Anna Delvey, the infamous “Soho grifter”, was not going to miss out on New York fashion week because of an ankle bracelet and home detention. So fashion came to her, or more precisely to the rooftop of her East Village apartment.
In what has been judged an excitement-starved start to September’s round of fashion weeks, it was Delvey’s mission to shake it up by hosting Shao, an emerging young designer, in a chaotic show under stormy skies that organisers feared would be shut down by the police before it even began.
“So much fun … too much fun to describe,” was how the Russian-born Delvey, 32, whose real name is Anna Sorokin, described it. Where Delvey sits on the spectrum of fashion’s accelerating celebrification is hard to say, but Lady Gaga’s stylist, Nicola Formichetti, said he felt Delvey was like the late British fashion icon Isabella Blow: “super passionate without so much planning”.

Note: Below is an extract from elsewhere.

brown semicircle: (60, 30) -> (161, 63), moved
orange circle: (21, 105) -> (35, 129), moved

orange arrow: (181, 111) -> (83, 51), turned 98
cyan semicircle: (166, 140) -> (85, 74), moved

“People are obsessed with Anna. It’s not like she’s a fashion plate or authority, but I love the fact she’s using her position to promote and elevate a young designer,” he said. “Fashion is about promoting young designers and I feel like no one is doing that any more.”

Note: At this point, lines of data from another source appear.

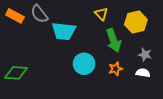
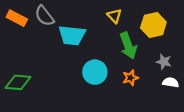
white semicircle: (143, 73) -> (171, 82), moved

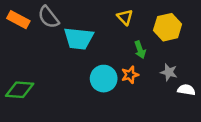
green arrow: (128, 46) -> (140, 50), size x0.6
gray star: (164, 62) -> (169, 72), moved
orange star: (130, 78) -> (130, 75), moved

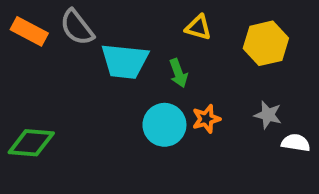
yellow triangle: (125, 17) -> (198, 27), turned -30
green arrow: (140, 50) -> (178, 73), moved

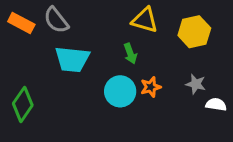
yellow triangle: (198, 27) -> (145, 20), size x1.4
cyan trapezoid: (125, 61) -> (72, 59), moved
green diamond: (31, 143) -> (23, 104), turned -60

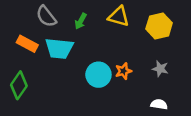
orange rectangle: (21, 23) -> (27, 44), moved
green arrow: (130, 54) -> (81, 21), moved, turned 49
white semicircle: (216, 104) -> (159, 104), moved

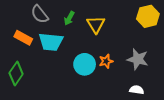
yellow triangle: (119, 16) -> (96, 24), moved, turned 42
yellow hexagon: (159, 26) -> (148, 16), moved
gray star: (160, 69) -> (138, 59), size x1.5

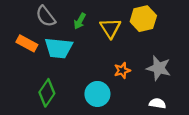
yellow hexagon: (148, 16) -> (143, 19), moved
cyan circle: (85, 64) -> (97, 94), moved
green diamond: (16, 74) -> (47, 93), moved

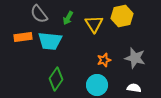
orange rectangle: (27, 43) -> (23, 37), turned -36
green diamond: (47, 93) -> (56, 79), moved
cyan circle: (97, 94) -> (97, 85), moved

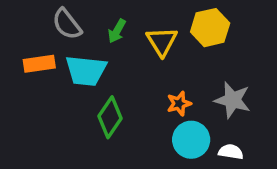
green diamond: (56, 79) -> (110, 117), moved
cyan circle: (97, 85) -> (191, 140), moved

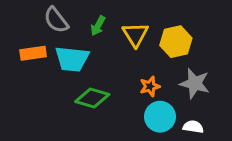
yellow hexagon: (210, 28) -> (176, 42), moved
green diamond: (110, 117) -> (92, 98), turned 72

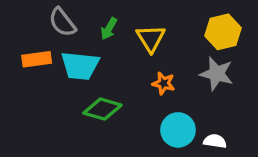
yellow hexagon: (176, 42) -> (223, 32), moved
gray star: (195, 83) -> (217, 74), moved
orange star: (150, 86) -> (164, 83), moved, turned 30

Delvey, 32, was arrested in 2017 and found guilty of attempted grand larceny after posing as a wealthy German art patron, blowing more than $275,000 on private jets and luxury hotel stays. The Netflix series Inventing Anna, based on her story, was broadcast while she was doing time in prison. She remains under house arrest for overstaying her visa.
Delvey and the legendary New York publicist Kelly Cutrone conceived the rooftop show in a matter of days. Among the models were the Native American Quannah Chasinghorse and the 55-year-old Siberian Irina Pantaeva, who came to New York in the 90s to be a nanny but ended up working as a Chanel model. Chasinghorse said: “It was a good experience to do a fashion show on a rooftop and in the rain.”
Against the New York skyline, the show fittingly opened to Woke Up This Morning, the Sopranos theme, and Billy Idol’s Hot in the City. Models rounded the stairwell in outfits invoking tailored, punky, East Village history. But some models didn’t make it to the roof, such was the chaos.
“It was a challenge,” Delvey said. “I had like 30 people show up at my apartment. I guess that’s the beauty of it – how to work within constraints. I’m tied to this one spot. We can’t just go where ever, whenever. We had to work with it.”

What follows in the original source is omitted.